Comfort food per ridurre lo stress
Una zuppa calda, una bistecca o una tavoletta di cioccolato. Ognuno di noi trova conforto in particolari pietanze o snack, ma le basi di questo comportamento vanno ben oltre i gusti del singolo
SCOPERTE – Qual è la prima cosa che vi viene in mente di fronte al concetto di comfort food? Un piatto di pasta forse, una zuppa calda, o una tavoletta di cioccolata? L’idea alla base del cibo di conforto è che si tratti di pietanze con un valore sentimentale, forse nostalgico, spesso ad alto contenuto calorico e di carboidrati ma semplici da preparare. Il termine è ampiamente utilizzato e sembra che la sua origine vada indietro addirittura agli anni Sessanta del secolo scorso, quando un articolo sulla rivista Palm Beach Post lo menzionò come quel cibo in cui si rifugiano gli adulti quando stanno soffrendo un forte stress emotivo. Un cibo “associato alla sicurezza dell’infanzia”.
Ognuno di noi ha dei comfort food prediletti (secondo Wikipedia inglese quelli tipici in Italia sarebbero la Nutella, le lasagne e gli gnocchi) ma vari studi, nel corso degli anni, hanno chiarito che l’idea di cibo “emozionale” va ben oltre i gusti del singolo. Quando siamo giovani, per esempio, tendiamo a preferire gli snack alle pietanze più complicate, mentre invecchiando ci rifugiamo in piatti elaborati.
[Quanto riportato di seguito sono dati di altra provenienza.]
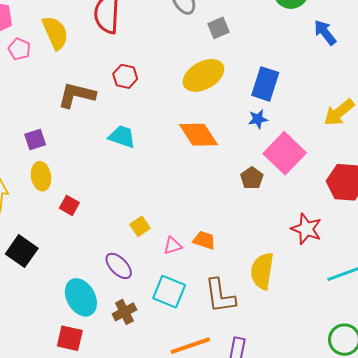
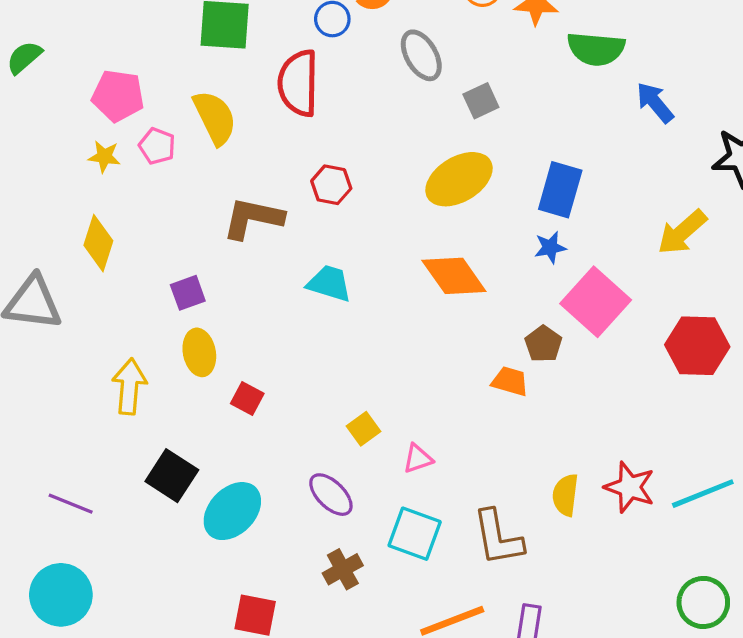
red star: (306, 229) -> (630, 487), moved
orange trapezoid: (204, 240) -> (510, 381), moved
yellow semicircle: (262, 271) -> (565, 495), size x0.7
cyan ellipse: (81, 297) -> (232, 511), moved, turned 75

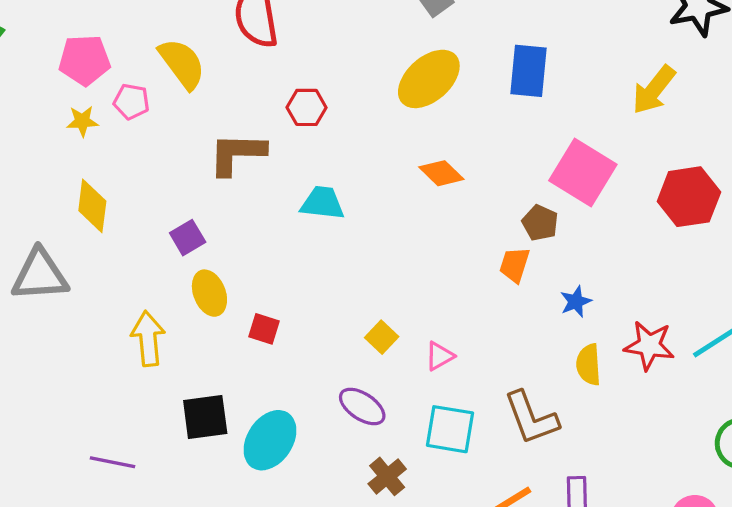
blue star: (550, 247) -> (576, 302), moved
orange diamond: (454, 276) -> (441, 173), size x0.7
orange trapezoid: (510, 381) -> (515, 265), turned -78
black square: (172, 476) -> (205, 417), turned -30

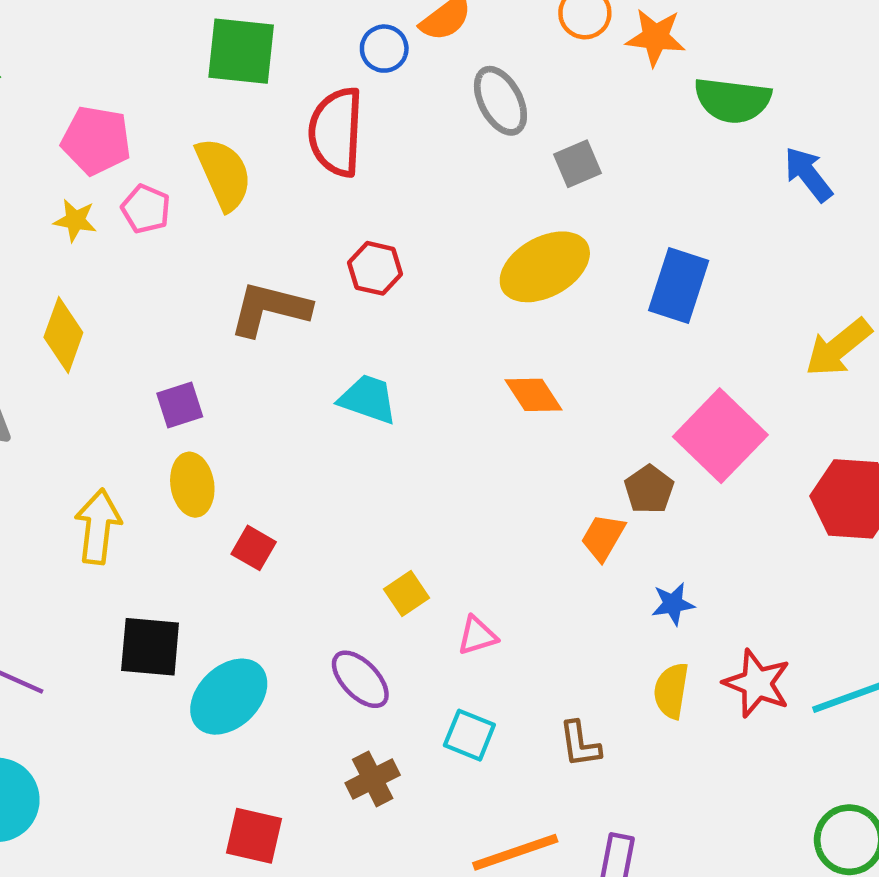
brown L-shape: (531, 418) -> (580, 744), size x0.6
cyan square: (450, 429) -> (469, 735), size x0.7

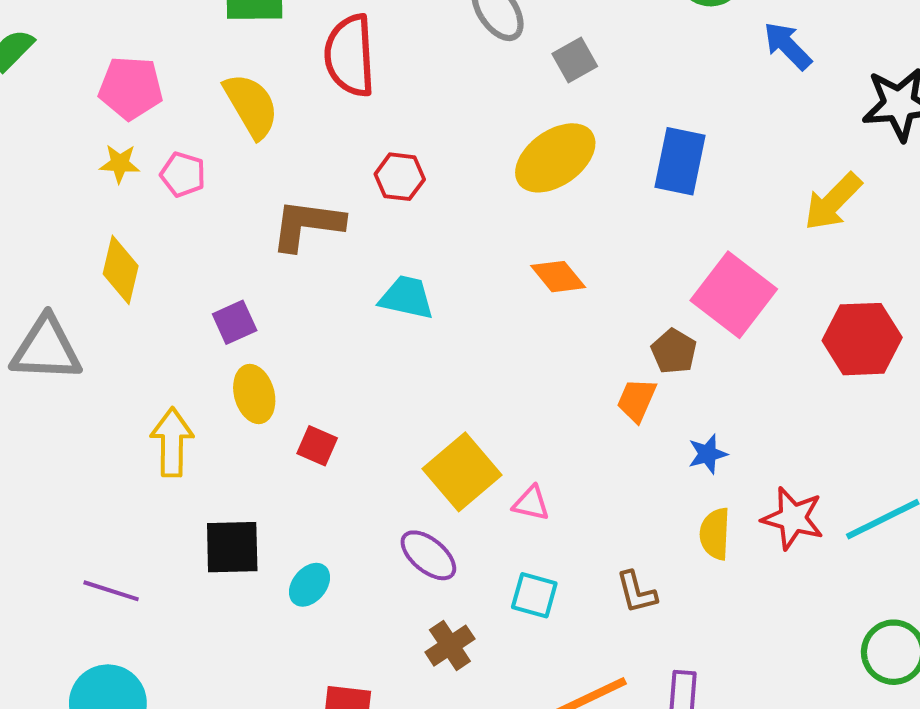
pink pentagon: (146, 209) -> (183, 174), moved
yellow square: (407, 593) -> (462, 472), size x1.8
pink triangle: (477, 636) -> (531, 503), turned 36
cyan ellipse: (229, 697) -> (310, 585), size x0.6

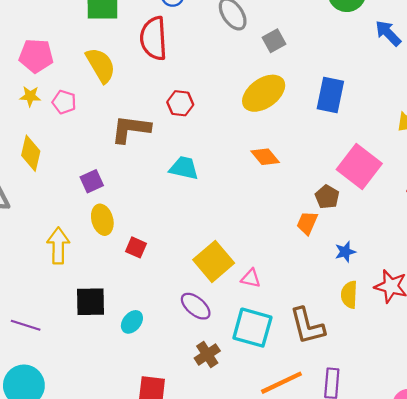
brown L-shape: (637, 592) -> (307, 326), size x1.6
cyan square: (534, 595) -> (252, 328), size x1.6

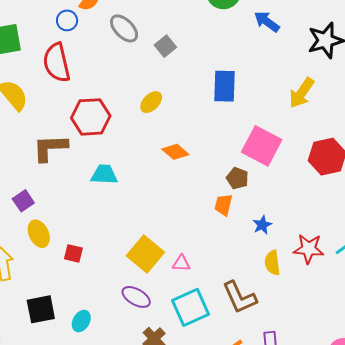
yellow ellipse: (264, 93) -> (151, 102), moved, size x0.6
red hexagon: (180, 103) -> (91, 117), size x1.6
cyan square: (252, 328) -> (190, 307), turned -30

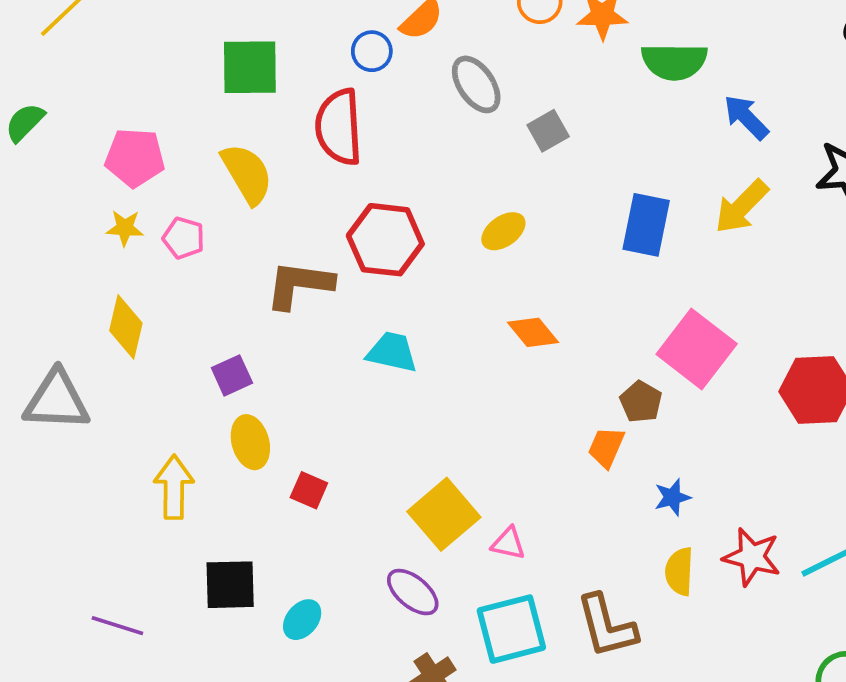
yellow arrow: (302, 93) -> (742, 207), moved

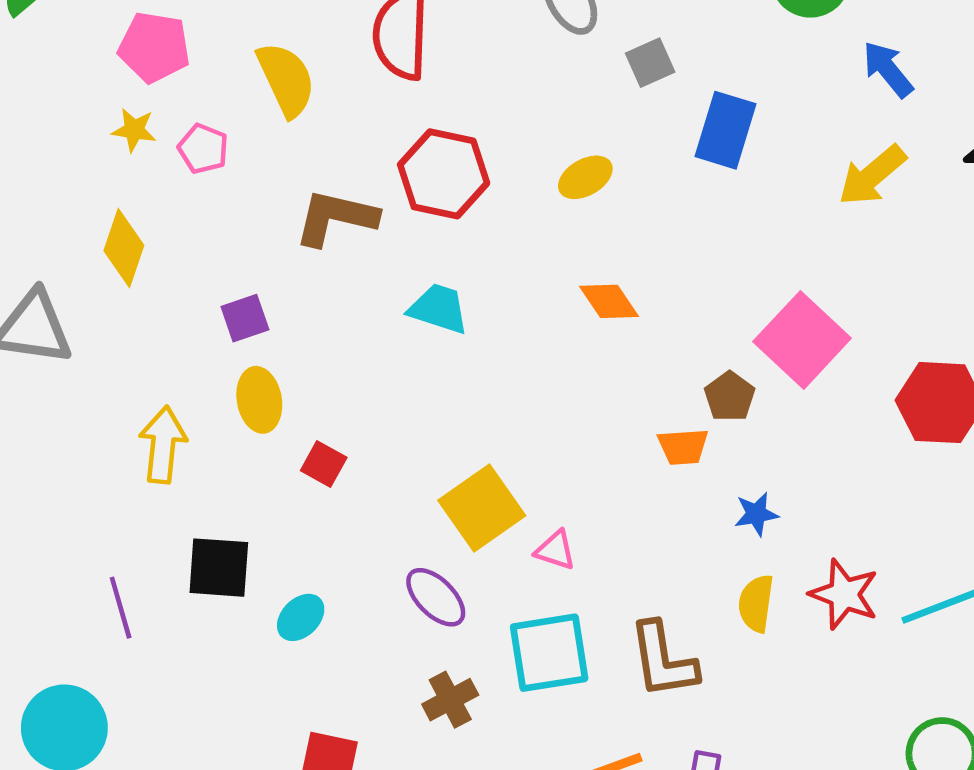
blue rectangle: (646, 225) -> (726, 130), moved
orange trapezoid: (606, 447) -> (683, 447), turned -123
purple line: (117, 626) -> (121, 608), moved, turned 51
Le differenze sono palesi, secondo gli studi, anche per genere. La maggior parte degli uomini associa il comfort food ai sentimenti positivi e lo identifica in piatti caldi e sostanziosi, come zuppe o bistecche, mentre per le donne la scelta tende a ricadere su spuntini semplici – che richiedono poca o nessuna preparazione – durante stati d’animo negativi. Durante gli anni dell’università, questa scelta di alimenti poco salutari (snack salati o dolci, merendine) tende a inasprirsi: poco più di una studentessa su tre mantiene una dieta salutare nei periodi di forte stress.
Ma dove affondano le radici di questa differenza? Nell’organo più affascinante e complesso del corpo umano, il cervello. All’Università di Cincinnati, infatti, un gruppo di ricercatori guidato da Yvonne Ulrich-Lai ha deciso di cercare i meccanismi neurali e gli effetti del comfort food: la loro scoperta è che le connessioni responsabili di ridurre lo stress (dopo aver mangiato alimenti gustosi e confortanti) potrebbero essere diverse tra uomini e donne, e in queste ultime cambiare ulteriormente in base al periodo del ciclo mestruale. Per confermare quest’ultima ipotesi Ann Egan, la prima autrice, ha studiato i circuiti coinvolti sui ratti femmina. I suoi risultati sono appena stati presentati all’Annual Meeting of the Society for the Study of Ingestive Behavior.
Il modello murino è stato basato proprio sui comportamenti umani di snacking, cioè piluccare cibo per piccoli spuntini frequenti. Ogni giorno per due settimane un gruppo di ratti femmina aveva accesso per due volte a una piccola quantità di bevanda zuccherina, mentre un altro gruppo, il controllo, poteva bere dell’acqua. A quel punto tutti i roditori sono stati sottoposti a uno stress test e alla misurazione della risposta ormonale allo stress. A conferma di altre indagini precedenti, i ratti che avevano assunto zuccheri avevano risposte ormonali di stress più lievi, ma solo in un periodo preciso del loro ciclo estrale: durante il pre-estro e l’estro, quando i livelli di estrogeni, gli ormoni sessuali femminili, sono più elevati.
“Sappiamo che uomini e donne mangiano cibi saporiti come strategia per ridurre lo stress, ed esistono alcune evidenze secondo le quali le donne sarebbero più soggette a questo stile alimentare del ‘comfort food’”, spiega Egan in un comunicato. Si tratta di una prova in più a sostegno dell’idea che uomini e donne usino regioni del cervello leggermente diverse, e che i comportamenti alimentari li influenzino in modo differente. A dettare legge nelle donne, per di più, ci sarebbero i livelli degli ormoni che variano in base al periodo del ciclo.
Tutte queste scoperte possono tornare utili per aiutare le persone a gestire meglio i periodi di stress dal punto di vista alimentare, ma anche diventare una chiave importante per trattare i pazienti (specialmente quelli geriatrici) che mangiano troppo poco per mancanza di appetito, finendo per aggravare la loro condizione di salute.